Psychologist Lucy Mukuria, however, said that it is difficult for employers to detect depression within their workforce due to lack of expertise in the area.

“Businesses must engage qualified mental health providers to conduct quarterly or biannual check-ins with their staff,” she said, adding, “Advice given by mental health caregivers must be followed.”

When a local office technology company recently carried a survey seeking to establish how their employees relate at work, the results were disheartening.

It emerged that the workers did not have friends at work, merely had functional work relations; they felt that no one cared about them in the work environment and that their efforts were unrecognized.

Interestingly, the survey also indicated that men are more affected by depression in workplaces as opposed to women who occasionally convene in informal groups to share their personal concerns.

“This clearly shows employers hardly take time to know their employees. Besides, managers and supervisors are handed their roles purely on the basis of their competencies. People skills are rarely considered,” Nyaga noted.

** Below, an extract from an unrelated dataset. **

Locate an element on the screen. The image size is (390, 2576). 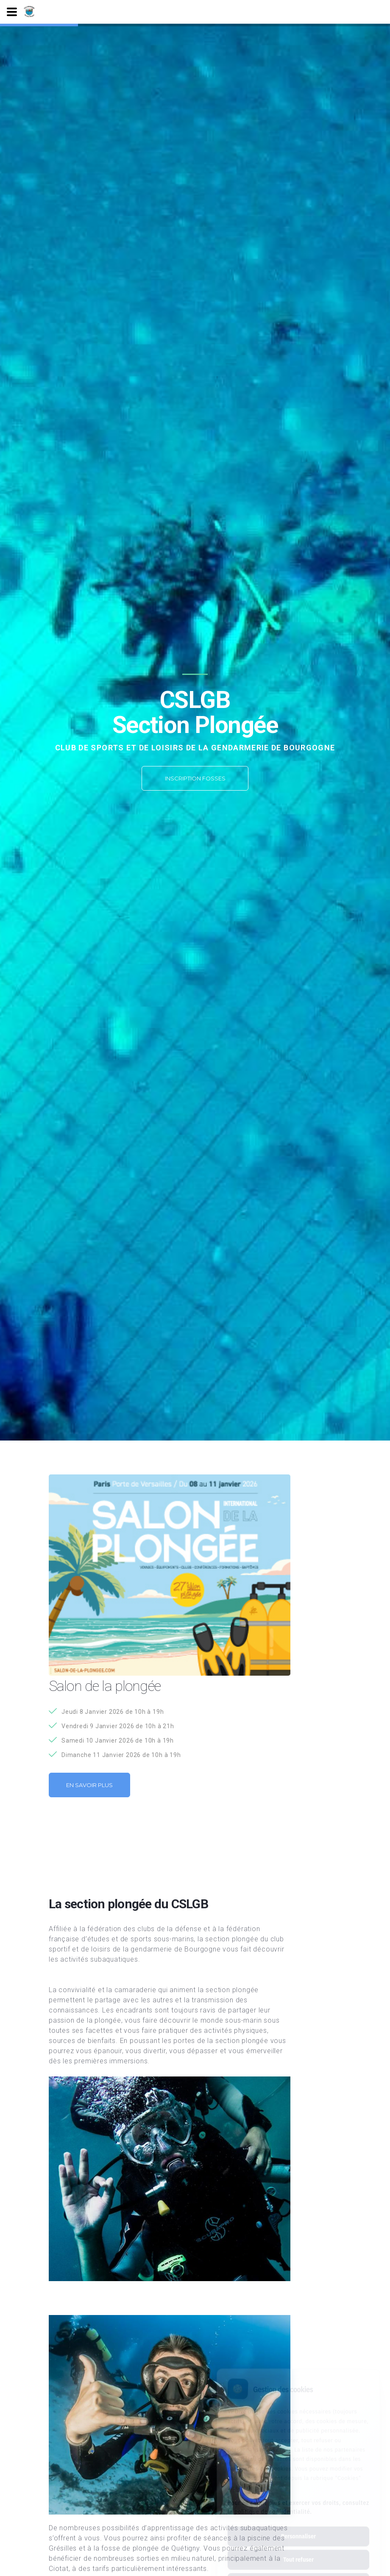
Tout accepter is located at coordinates (298, 2545).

She added, “Such managers tend to solely focus on achieving targets while ignoring personal challenges that members of their teams might be going through. This ultimately inhibits delivery of results.”

Kenyan organizations are slowly realizing the effects of mental health issues, with a number of them now in different stages of enhancing employee experience.

From 2015, the country’s Ministry of Health has been implementing the Kenya Mental Health Policy 2015-2030 hoping to attain the highest standards of mental health in the country.

Priority actions of the policy include workplace programs to help workers handle stressful work-life situations, strategies to eliminate stigma to persons with mental health problems and alcohol and substance abuse prevention and management.